**Task brief:**
The task calls for each record to be given again unchanged, minus any pictures.
<<<<
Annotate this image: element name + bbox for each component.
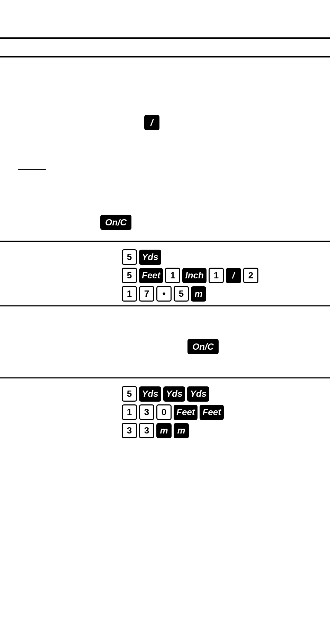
short-underline-1 (18, 169, 46, 170)
divider-line-1 (0, 241, 330, 242)
key-7-r3: 7 (139, 286, 154, 302)
key-m-r3: m (191, 286, 206, 302)
key-slash-r2: / (226, 268, 241, 283)
key-yds1-s2r1: Yds (139, 386, 161, 402)
divider-line-3 (0, 377, 330, 378)
key-feet2-s2r2: Feet (200, 405, 223, 420)
key-row-2-2: 1 3 0 Feet Feet (121, 404, 224, 421)
top-line-2 (0, 56, 330, 57)
key-inch-r2: Inch (182, 268, 206, 283)
key-m1-s2r3: m (156, 423, 172, 438)
key-dot-r3: • (156, 286, 172, 302)
slash-icon-1: / (144, 114, 160, 131)
onc-label-2[interactable]: On/C (187, 339, 219, 354)
key-5-r1: 5 (122, 249, 137, 265)
key-yds-r1: Yds (139, 250, 161, 265)
key-1-r3: 1 (122, 286, 137, 302)
keys-display-2: 5 Yds Yds Yds 1 3 0 Feet Feet 3 3 m m (121, 385, 224, 440)
key-m2-s2r3: m (174, 423, 189, 438)
key-row-1-2: 5 Feet 1 Inch 1 / 2 (121, 267, 259, 284)
key-1-r2a: 1 (165, 268, 180, 283)
key-3-s2r2: 3 (139, 404, 154, 420)
key-yds2-s2r1: Yds (163, 386, 185, 402)
onc-label-1[interactable]: On/C (100, 215, 131, 230)
key-5-r2: 5 (122, 268, 137, 283)
key-5-s2r1: 5 (122, 386, 137, 402)
key-row-2-3: 3 3 m m (121, 422, 224, 439)
key-3b-s2r3: 3 (139, 423, 154, 438)
key-row-2-1: 5 Yds Yds Yds (121, 385, 224, 402)
onc-button-1[interactable]: On/C (100, 214, 132, 231)
key-3a-s2r3: 3 (122, 423, 137, 438)
key-1-s2r2: 1 (122, 404, 137, 420)
key-feet-r2: Feet (139, 268, 163, 283)
key-feet1-s2r2: Feet (174, 405, 198, 420)
divider-line-2 (0, 305, 330, 306)
key-2-r2: 2 (243, 268, 258, 283)
key-row-1-1: 5 Yds (121, 249, 259, 266)
key-0-s2r2: 0 (156, 404, 172, 420)
keys-display-1: 5 Yds 5 Feet 1 Inch 1 / 2 1 7 • 5 m (121, 249, 259, 304)
slash-key-1: / (144, 115, 159, 130)
top-line-1 (0, 37, 330, 39)
key-yds3-s2r1: Yds (187, 386, 209, 402)
key-1-r2b: 1 (209, 268, 224, 283)
key-5-r3: 5 (174, 286, 189, 302)
onc-button-2[interactable]: On/C (187, 338, 219, 355)
key-row-1-3: 1 7 • 5 m (121, 285, 259, 302)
>>>>
**Response to the exercise:**
Annotate this image: element name + bbox for each component.
short-underline-1 (18, 169, 46, 170)
divider-line-1 (0, 241, 330, 242)
key-7-r3: 7 (139, 286, 154, 302)
key-m-r3: m (191, 286, 206, 302)
key-slash-r2: / (226, 268, 241, 283)
key-yds1-s2r1: Yds (139, 386, 161, 402)
divider-line-3 (0, 377, 330, 378)
key-feet2-s2r2: Feet (200, 405, 223, 420)
key-row-2-2: 1 3 0 Feet Feet (121, 404, 224, 421)
top-line-2 (0, 56, 330, 57)
key-inch-r2: Inch (182, 268, 206, 283)
key-m1-s2r3: m (156, 423, 172, 438)
key-dot-r3: • (156, 286, 172, 302)
slash-icon-1: / (144, 114, 160, 131)
onc-label-2[interactable]: On/C (187, 339, 219, 354)
key-5-r1: 5 (122, 249, 137, 265)
key-yds-r1: Yds (139, 250, 161, 265)
key-1-r3: 1 (122, 286, 137, 302)
keys-display-2: 5 Yds Yds Yds 1 3 0 Feet Feet 3 3 m m (121, 385, 224, 440)
key-m2-s2r3: m (174, 423, 189, 438)
key-row-1-2: 5 Feet 1 Inch 1 / 2 (121, 267, 259, 284)
key-1-r2a: 1 (165, 268, 180, 283)
key-3-s2r2: 3 (139, 404, 154, 420)
key-yds2-s2r1: Yds (163, 386, 185, 402)
onc-label-1[interactable]: On/C (100, 215, 131, 230)
key-5-r2: 5 (122, 268, 137, 283)
key-5-s2r1: 5 (122, 386, 137, 402)
key-row-2-3: 3 3 m m (121, 422, 224, 439)
key-3b-s2r3: 3 (139, 423, 154, 438)
key-row-2-1: 5 Yds Yds Yds (121, 385, 224, 402)
onc-button-1[interactable]: On/C (100, 214, 132, 231)
key-3a-s2r3: 3 (122, 423, 137, 438)
key-1-s2r2: 1 (122, 404, 137, 420)
key-feet-r2: Feet (139, 268, 163, 283)
key-feet1-s2r2: Feet (174, 405, 198, 420)
divider-line-2 (0, 305, 330, 306)
key-2-r2: 2 (243, 268, 258, 283)
key-row-1-1: 5 Yds (121, 249, 259, 266)
key-0-s2r2: 0 (156, 404, 172, 420)
keys-display-1: 5 Yds 5 Feet 1 Inch 1 / 2 1 7 • 5 m (121, 249, 259, 304)
slash-key-1: / (144, 115, 159, 130)
top-line-1 (0, 37, 330, 39)
key-yds3-s2r1: Yds (187, 386, 209, 402)
key-1-r2b: 1 (209, 268, 224, 283)
key-5-r3: 5 (174, 286, 189, 302)
onc-button-2[interactable]: On/C (187, 338, 219, 355)
key-row-1-3: 1 7 • 5 m (121, 285, 259, 302)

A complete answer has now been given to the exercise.